European roulette has a smaller house edge, and it doesn't take advanced statistics to find a highly imbalanced wheel.

I think it’s pretty important for gamblers that the game is fair so they don’t feel cheated when they lose.

The mechanical rolling and computer vision is impressive, but wish he had noted if the results were statistically significant. Just a final touch to the article. At 100-150 rolls per face, my gut is saying no. I guess I'm going to have to whip up a couple loops in python after work to satisfy my curiosity.

The usual gut reaction for statistical significance is that n*p should be 20, or 20 rolls per face. 100-150 should be statistically significant.

You can't assign significance to a sample size alone.

A sample size of 10 can be significant (if it were 10 1's for example), and a sample size of 100,000 can be not significant, for example if you were to roll 4,953 1's.

i believe the op meant "Statistical power"

Yes, if these graphs had confidence intervals they would be a lot more informative.

As the author -- I agree! I did some preliminary work to make confidence intervals, but didn't get around to updating the writeup.

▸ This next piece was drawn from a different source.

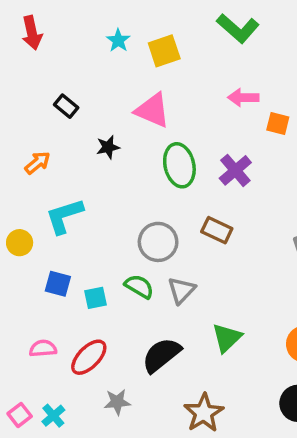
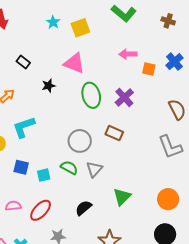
black semicircle: (161, 355) -> (83, 208), size x0.7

These are my draft updated charts: http://www.markfickett.com/tmp/dice/chart.html

I used bootstrapped subsamples to generate the confidence intervals: https://github.com/markfickett/dicehistogram/blob/master/sum...

One of the dangers, especially with statistical tests of uniformity, is that they often over detect departures from uniformity when using large samples.

Makes me wonder the extent to which the rolling surface would affect the outcome. A harder surface would cause more bouncing. Would more bouncing increase or decrease the relative fairness?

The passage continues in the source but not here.